Bland-Altman plots were used to evaluate agreement for S1 to S2 and S2 to S3 and reflect the spread of difference scores (e.g., S1 – S2) around the line of equality, the line all points would lie on if outcomes were exactly the same when tested across sessions, the line at zero on the graph [31, 4142]. The spread of the difference scores indicates whether the level of observed error is acceptable, in the current study when S1 is substituted for S2 and S2 for S3 [31, 42, 43]. The sessions are considered to be in agreement when the difference in subject’s performance for S1 to S2 or S2 to S3 is small enough, within an acceptable clinical error range, for the methods to be considered interchangeable [31, 4143]. The 95 % limits of agreement define the range within which most differences between measurements will lie based on difference scores for S1 to S2 and S2 to S3. The requirements for agreement are met when 95 % of these difference scores fall within two standard deviations above and below the mean of the difference scores [31, 41, 42].

Two-way repeated measures ANOVAs (parameters by sessions) were used to identify interaction and/or session effects for S1 to S2, S2 to S3, and S1 to S3 for right and left hands with the Visually guided reaching and Arm position matching tasks, as well as for the Object hit, Object hit and avoid, and Trail making B tasks. Post-hoc Bonferroni corrections were used to determine those parameters that showed a significant learning effect with improvement in the presence of a session effect. Only those parameters showing significant improvement in performance were analyzed to determine clinical relevance based on the individual effect size standards measure [43, 44]. This will be referred to as the clinical relevance measure in the current study and was determined using the following formula:

$$ {\partial}_{\mathrm{group}} = {\mathrm{m}}_2\hbox{-}\ {\mathrm{m}}_1/{\mathrm{s}}_1 $$

where

group = clinical relevance measure for the group

m1 = the group mean at baseline

m2 = the group mean at follow-up

s1 = the group standard deviation at baseline [4345].

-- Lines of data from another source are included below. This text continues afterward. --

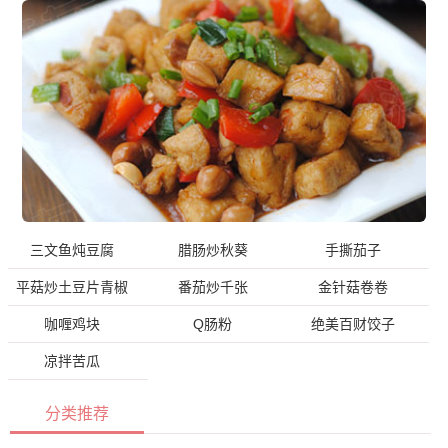
三文鱼炖豆腐
腊肠炒秋葵
手撕茄子
平菇炒土豆片青椒
番茄炒千张
金针菇卷卷
咖喱鸡块
Q肠粉
绝美百财饺子
凉拌苦瓜
分类推荐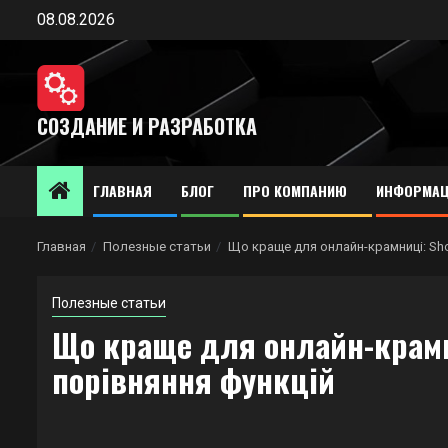
Перейти
08.08.2026
к
содержимому
СОЗДАНИЕ И РАЗРАБОТКА
ГЛАВНАЯ
БЛОГ
ПРО КОМПАНИЮ
ИНФОРМАЦ
Главная
Полезные статьи
Що краще для онлайн-крамниці: Sh
Полезные статьи
Що краще для онлайн-крамн
порівняння функцій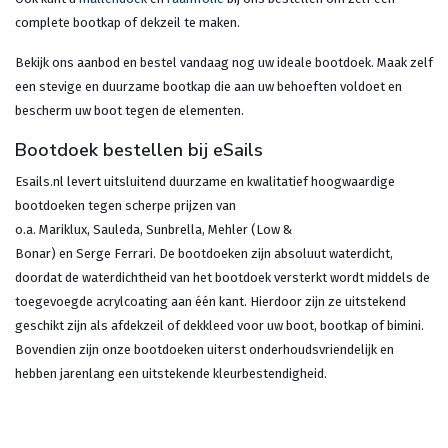
complete bootkap of dekzeil te maken.
Bekijk ons aanbod en bestel vandaag nog uw ideale bootdoek. Maak zelf
een stevige en duurzame bootkap die aan uw behoeften voldoet en
bescherm uw boot tegen de elementen.
Bootdoek bestellen bij eSails
Esails.nl levert uitsluitend duurzame en kwalitatief hoogwaardige
bootdoeken tegen scherpe prijzen van
o.a. Mariklux, Sauleda, Sunbrella, Mehler (Low &
Bonar) en Serge Ferrari. De bootdoeken zijn absoluut waterdicht,
doordat de waterdichtheid van het bootdoek versterkt wordt middels de
toegevoegde acrylcoating aan één kant. Hierdoor zijn ze uitstekend
geschikt zijn als afdekzeil of dekkleed voor uw boot, bootkap of bimini.
Bovendien zijn onze bootdoeken uiterst onderhoudsvriendelijk en
hebben jarenlang een uitstekende kleurbestendigheid.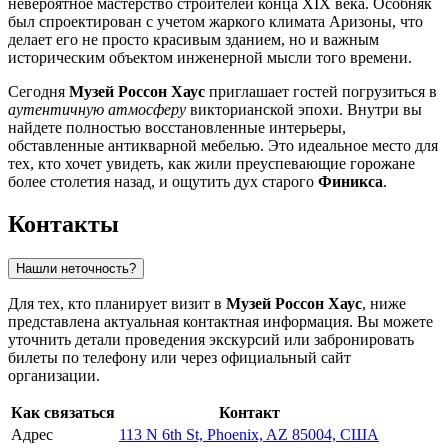
невероятное мастерство строителей конца XIX века. Особняк
был спроектирован с учетом жаркого климата Аризоны, что
делает его не просто красивым зданием, но и важным
историческим объектом инженерной мысли того времени.
Сегодня
Музей Россон Хаус
приглашает гостей погрузиться в
аутентичную атмосферу
викторианской эпохи. Внутри вы
найдете полностью восстановленные интерьеры,
обставленные антикварной мебелью. Это идеальное место для
тех, кто хочет увидеть, как жили преуспевающие горожане
более столетия назад, и ощутить дух старого
Финикса
.
Контакты
Нашли неточность?
Для тех, кто планирует визит в
Музей Россон Хаус
, ниже
представлена актуальная контактная информация. Вы можете
уточнить детали проведения экскурсий или забронировать
билеты по телефону или через официальный сайт
организации.
Как связаться
Контакт
Адрес
113 N 6th St, Phoenix, AZ 85004, США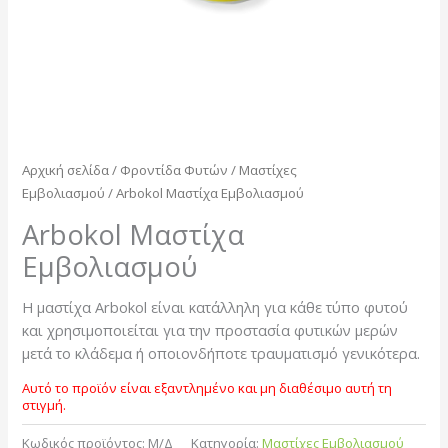
Αρχική σελίδα
/
Φροντίδα Φυτών
/
Μαστίχες
Εμβολιασμού
/ Arbokol Μαστίχα Εμβολιασμού
Arbokol Μαστίχα
Εμβολιασμού
Η μαστίχα Arbokol είναι κατάλληλη για κάθε τύπο φυτού
και χρησιμοποιείται για την προστασία φυτικών μερών
μετά το κλάδεμα ή οποιονδήποτε τραυματισμό γενικότερα.
Αυτό το προϊόν είναι εξαντλημένο και μη διαθέσιμο αυτή τη
στιγμή.
Κωδικός προϊόντος:
Μ/Δ
Κατηγορία:
Μαστίχες Εμβολιασμού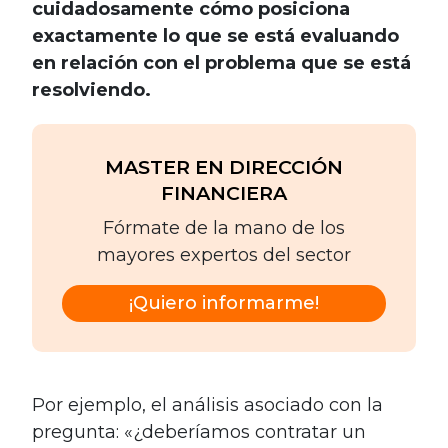
cuidadosamente cómo posiciona
exactamente lo que se está evaluando
en relación con el problema que se está
resolviendo.
MASTER EN DIRECCIÓN
FINANCIERA
Fórmate de la mano de los
mayores expertos del sector
¡Quiero informarme!
Por ejemplo, el análisis asociado con la
pregunta: «¿deberíamos contratar un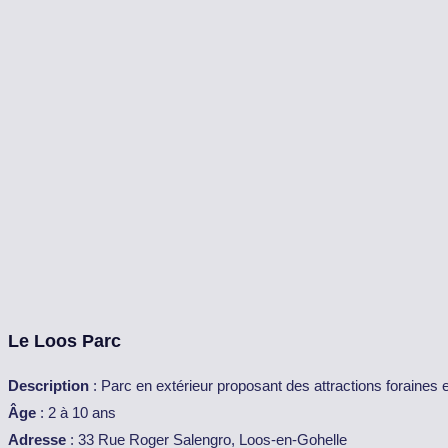
Le Loos Parc
Description
: Parc en extérieur proposant des attractions foraines et
Âge
: 2 à 10 ans
Adresse
: 33 Rue Roger Salengro, Loos-en-Gohelle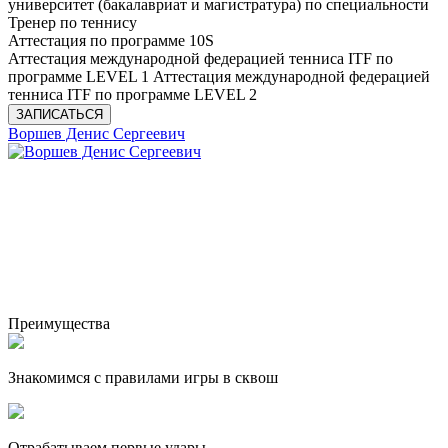
университет (бакалавриат и магистратура) по специальности
Тренер по теннису
Аттестация по программе 10S
Аттестация международной федерацией тенниса ITF по
программе LEVEL 1 Аттестация международной федерацией
тенниса ITF по программе LEVEL 2
ЗАПИСАТЬСЯ
Воршев Денис Сергеевич
Преимущества
Знакомимся с правилами игры в сквош
Отрабатываем первые удары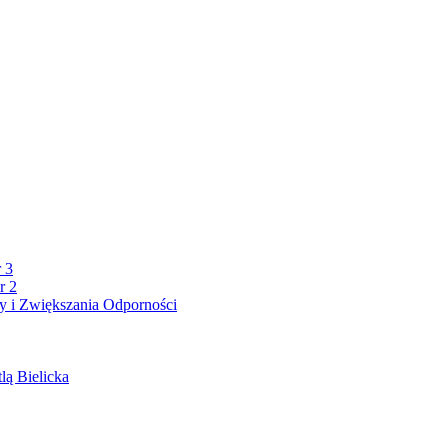
 3
r 2
 i Zwiększania Odporności
lą Bielicka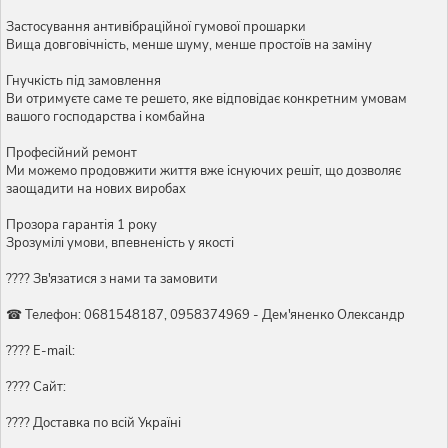
Застосування антивібраційної гумової прошарки
Вища довговічність, менше шуму, менше простоїв на заміну
Гнучкість під замовлення
Ви отримуєте саме те решето, яке відповідає конкретним умовам
вашого господарства і комбайна
Професійний ремонт
Ми можемо продовжити життя вже існуючих решіт, що дозволяє
заощадити на нових виробах
Прозора гарантія 1 року
Зрозумілі умови, впевненість у якості
???? Зв'язатися з нами та замовити
☎ Телефон: 0681548187, 0958374969 - Дем'яненко Олександр
???? E-mail:
???? Сайт:
???? Доставка по всій Україні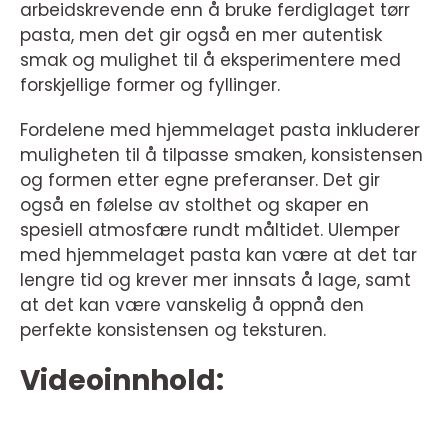
arbeidskrevende enn å bruke ferdiglaget tørr
pasta, men det gir også en mer autentisk
smak og mulighet til å eksperimentere med
forskjellige former og fyllinger.
Fordelene med hjemmelaget pasta inkluderer
muligheten til å tilpasse smaken, konsistensen
og formen etter egne preferanser. Det gir
også en følelse av stolthet og skaper en
spesiell atmosfære rundt måltidet. Ulemper
med hjemmelaget pasta kan være at det tar
lengre tid og krever mer innsats å lage, samt
at det kan være vanskelig å oppnå den
perfekte konsistensen og teksturen.
Videoinnhold: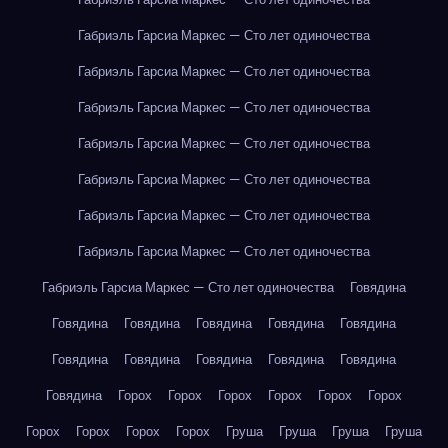
Габриэль Гарсиа Маркес — Сто лет одиночества
Габриэль Гарсиа Маркес — Сто лет одиночества
Габриэль Гарсиа Маркес — Сто лет одиночества
Габриэль Гарсиа Маркес — Сто лет одиночества
Габриэль Гарсиа Маркес — Сто лет одиночества
Габриэль Гарсиа Маркес — Сто лет одиночества
Габриэль Гарсиа Маркес — Сто лет одиночества
Габриэль Гарсиа Маркес — Сто лет одиночества
Говядина
Говядина
Говядина
Говядина
Говядина
Говядина
Говядина
Говядина
Говядина
Говядина
Говядина
Говядина
Горох
Горох
Горох
Горох
Горох
Горох
Горох
Горох
Горох
Горох
Груша
Груша
Груша
Груша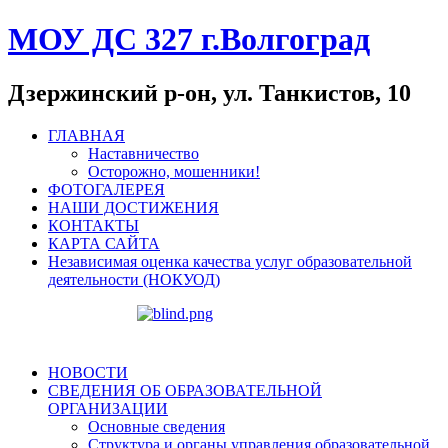
МОУ ДС 327 г.Волгоград
Дзержинский р-он, ул. Танкистов, 10
ГЛАВНАЯ
Наставничество
Осторожно, мошенники!
ФОТОГАЛЕРЕЯ
НАШИ ДОСТИЖЕНИЯ
КОНТАКТЫ
КАРТА САЙТА
Независимая оценка качества услуг образовательной
деятельности (НОКУОД)
НОВОСТИ
СВЕДЕНИЯ ОБ ОБРАЗОВАТЕЛЬНОЙ
ОРГАНИЗАЦИИ
Основные сведения
Структура и органы управления образовательной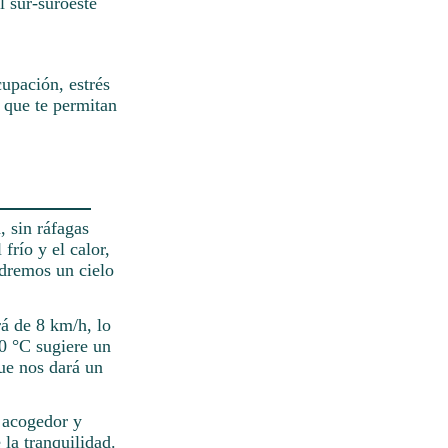
l sur-suroeste
upación, estrés
 que te permitan
, sin ráfagas
frío y el calor,
ndremos un cielo
rá de 8 km/h, lo
20 °C sugiere un
ue nos dará un
n acogedor y
 la tranquilidad.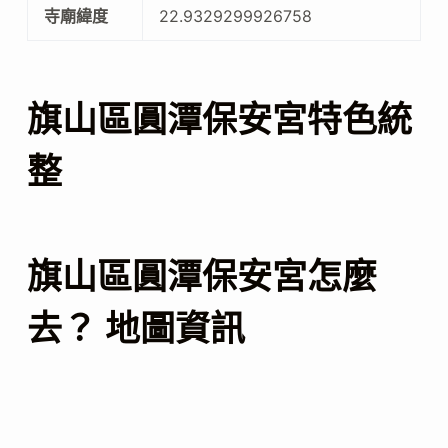
寺廟緯度
22.9329299926758
旗山區圓潭保安宮特色統
整
旗山區圓潭保安宮怎麼
去？ 地圖資訊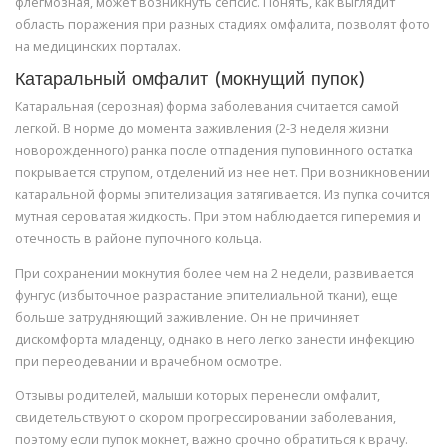
флегмозная, может возникнуть сепсис. Понять, как выглядит
область поражения при разных стадиях омфалита, позволят фото
на медицинских порталах.
Катаральный омфалит (мокнущий пупок)
Катаральная (серозная) форма заболевания считается самой
легкой. В норме до момента заживления (2-3 неделя жизни
новорожденного) ранка после отпадения пуповинного остатка
покрывается струпом, отделений из нее нет. При возникновении
катаральной формы эпителизация затягивается. Из пупка сочится
мутная сероватая жидкость. При этом наблюдается гиперемия и
отечность в районе пупочного кольца.
При сохранении мокнутия более чем на 2 недели, развивается
фунгус (избыточное разрастание эпителиальной ткани), еще
больше затрудняющий заживление. Он не причиняет
дискомфорта младенцу, однако в него легко занести инфекцию
при переодевании и врачебном осмотре.
Отзывы родителей, малыши которых перенесли омфалит,
свидетельствуют о скором прогрессировании заболевания,
поэтому если пупок мокнет, важно срочно обратиться к врачу.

Group effect size standards for the clinical relevance measure are 0.20 for a small group change, 0.50 for a moderate group change, and 0.80 for a large group change [45, 46]. The cut-off benchmark of ≥ 0.8 was selected to coincide with clinical relevance in the current paper [45, 46].

Results

Characteristics of the subjects who took part in the study can be found in Table 2. Table 3 presents a summary of the intra-class correlation coefficients and the associated 95 % confidence intervals for parameters bilaterally for Visually guided reach, Arm position matching, and then for Object hit, Object hit and avoid, and the Trail making B tasks. Intra-class correlation coefficients were <0.50 in 25 %, ≥ 0.50 to < 0.75 in 49 %, and ≥ 0.75 in 26 % of the parameters for S1 to S2 and < 0.50 in 27 %, ≥ 0.50 to < 0.75 in 37 %, and ≥ 0.75 in 36 % of the parameters for S2 to S3.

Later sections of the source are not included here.